Should I care about other platforms I don't use? Someone proposed me to
add some code to support Linux targets, which I don't use, meaning more
code I can't test. For the sake of compatibility and avoiding extra
work to packagers, I made a very simple solution to fix that, but if
someone wanted to port my program to Windows or a platform that would
require many many changes, I don't know how I would react.

Too much changing code situation. My program changed A LOT since my
initials commits, and now a git blame mostly show no lines from me,
this doesn't mean I didn't review changes made by contributors, but I
am not as comfortable now that I was initially with my own code. That
doesn't mean the new code is wrong, but it doesn't hold my logic in it.
I think it's the biggest deal in this situation, I, as the project
manager, must say what can go in, what can't and when. It's fine to
receive contributions but they shouldn't add complexity or weird
algorithms.

# Accepting changes

I am not an expert programmer, I don't often write code, and when I do,
it's for my own benefit. Opening our work to other implies making it
accessible to outsiders, accepting changes and explaining choices.

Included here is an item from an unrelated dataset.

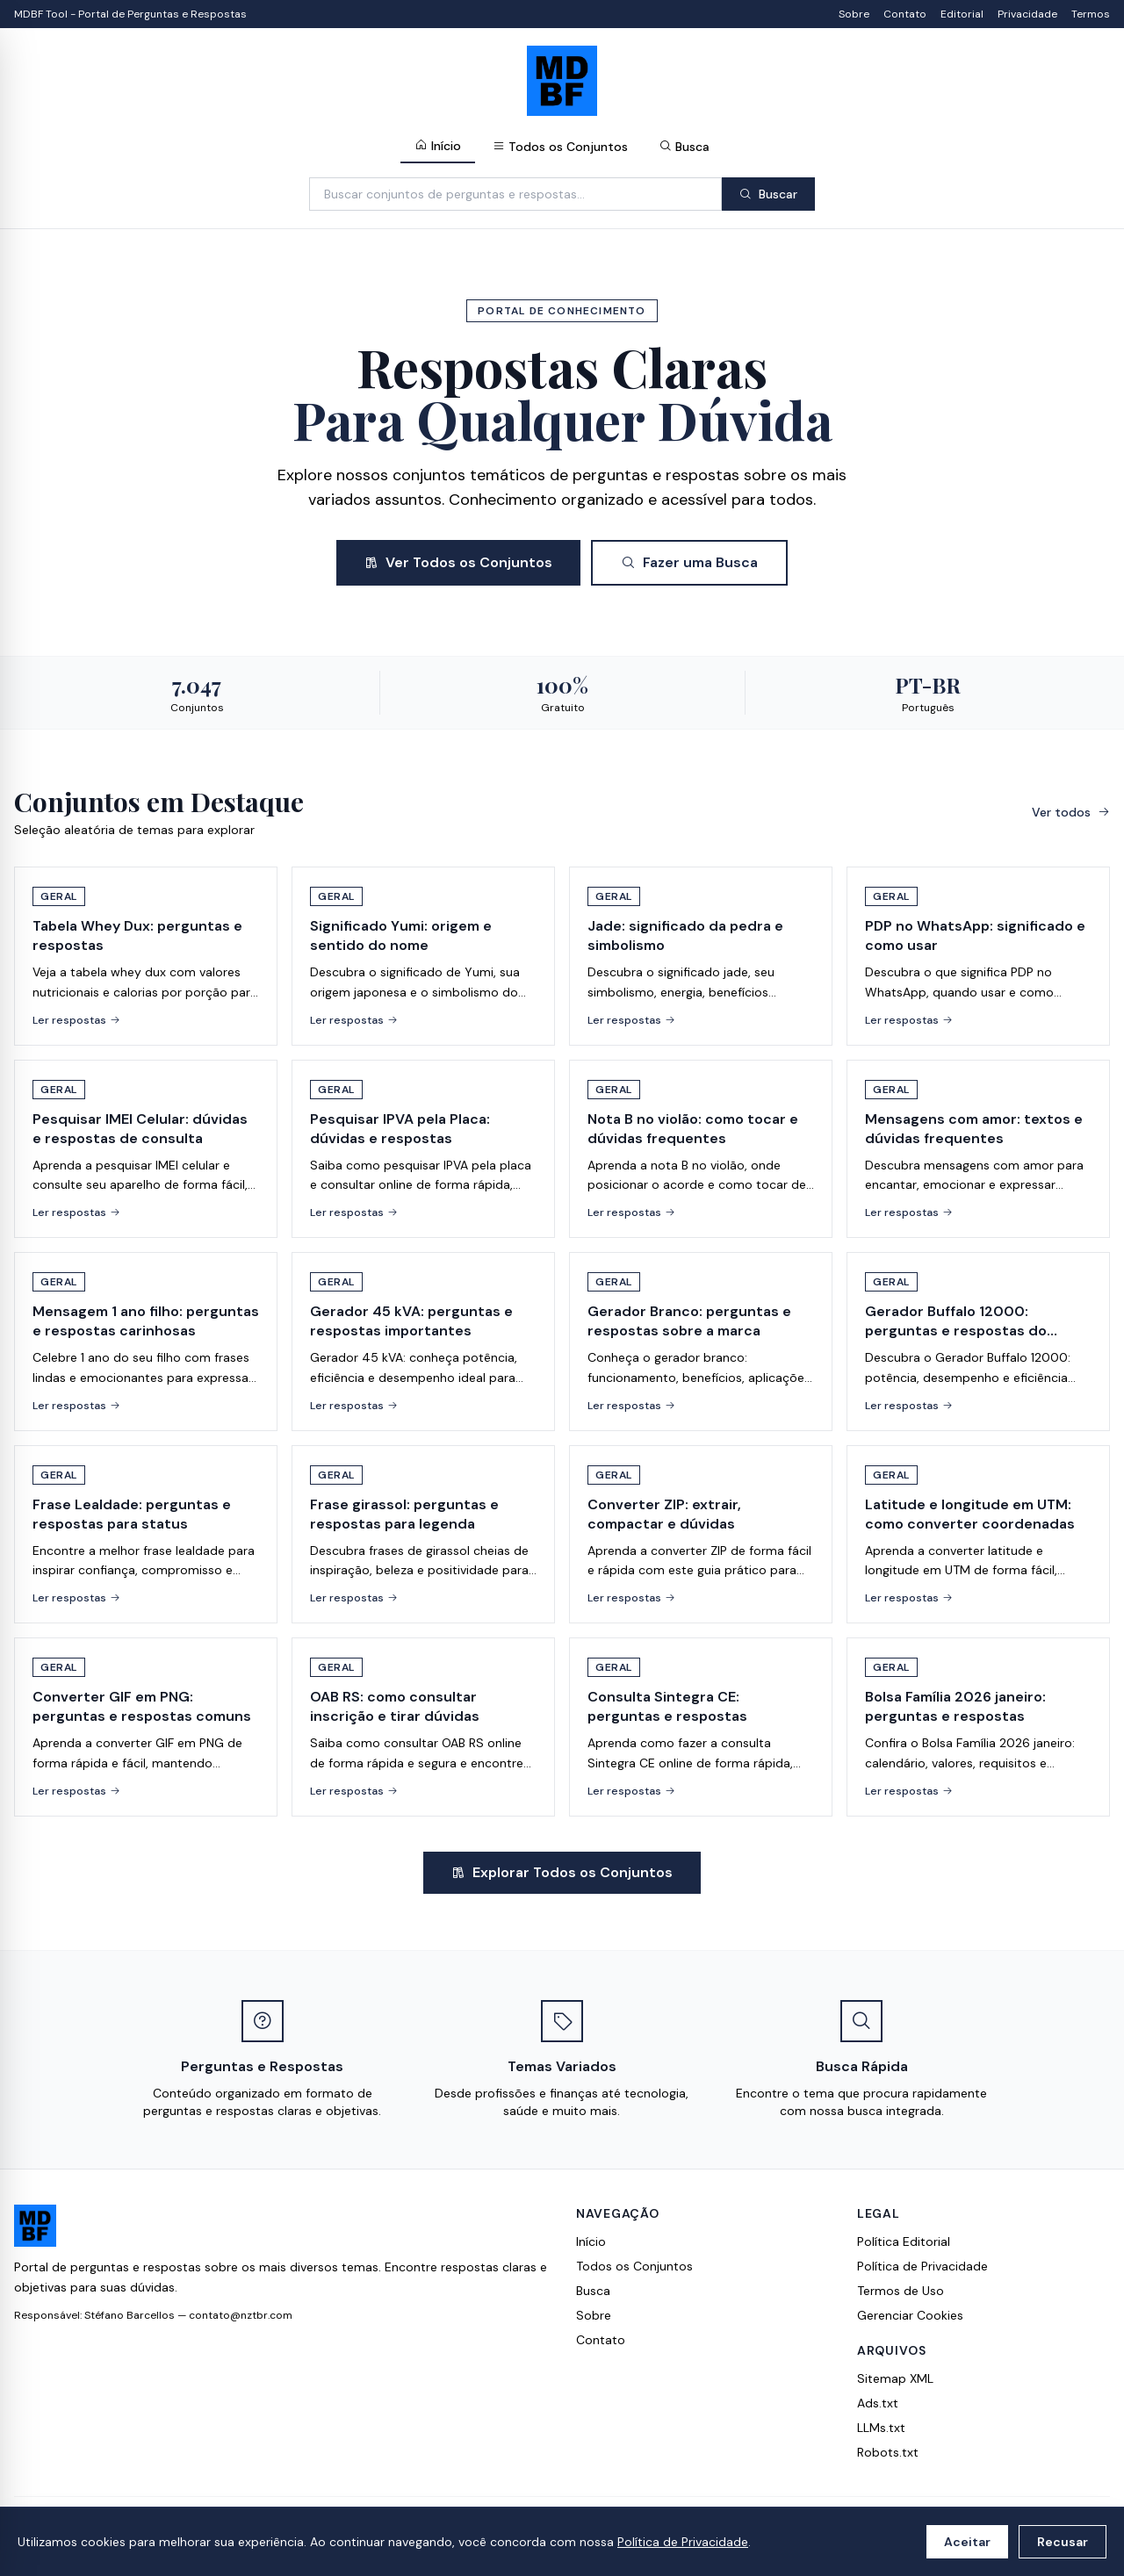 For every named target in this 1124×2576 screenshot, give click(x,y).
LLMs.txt (881, 2428)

Many times I reviewed submitted code and replied it wasn't fine, and
while it compiles and apply correctly, it's not the right way to do,
please rework this in some way to make it better or discard it, but it
won't get into the repository. It's not always easy, people can submit
code I don't understand sometimes, I still have to review it thoroughly
because I can't accept everything sent.

In some way, once people get involved into my projects, they get
denatured because they receive thoughts from other, their ideas, their
logic, their needs. It's wonderful and scary at the same time. When I
publish code, I never expect it to be useful for someone and even less
that I could receive new features by emails from strangers.

Be prepared for this is important when you start a project and that you
make it open source. I could refuse everything but then I would cut
myself from a potential community around my own code, that would be a
shame.

# Responsibility

This part is not related to my projects (or at least not in this
situation) but this is a debate I often think about when reading dramas
in open source: is an open source author responsible toward the users?

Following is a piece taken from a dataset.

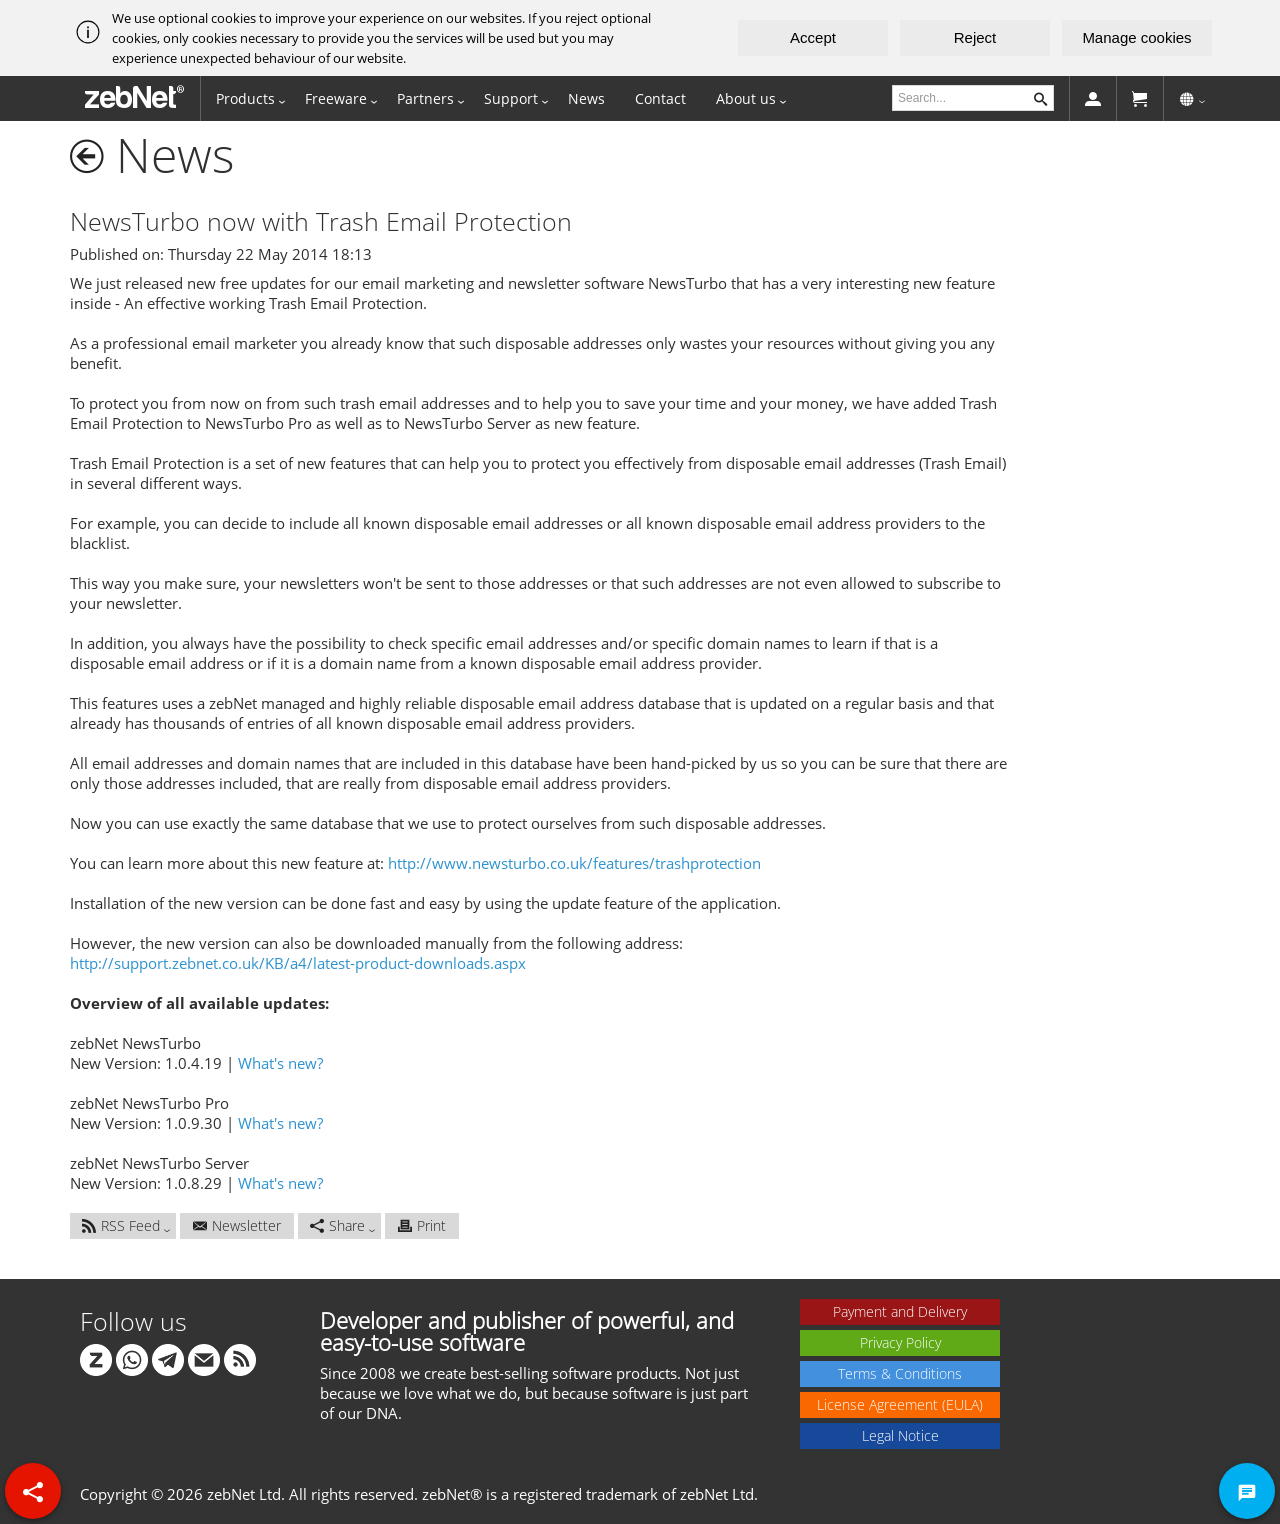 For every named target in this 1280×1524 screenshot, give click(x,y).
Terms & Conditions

One way to reply this is that if you publish your content online and
accept contributions, this mean you care about users (which then
contribute back), but where to draw the limit of what is acceptable? If
someone writes an awesome program for themselves and gather a community
around it, and then choose to make breaking changes or remove important
features, what then? The users are free to fork, the author is free to
to whatever they want.

There are no clear responsibility binding contributors and end users, I
hope most of the time, contributors think about the end users, but with
different philosophies in play sometimes we can end in dilemma between
the two groups.

# Epilogue

I am very happy to publish open source code and to have contributors,
coordinate people, goals and features is not something I expected :)

Please, be cautious with this writing, I only had to face this
situation with a couple of contributors, I can't imagine how
complicated it can become at a bigger scale!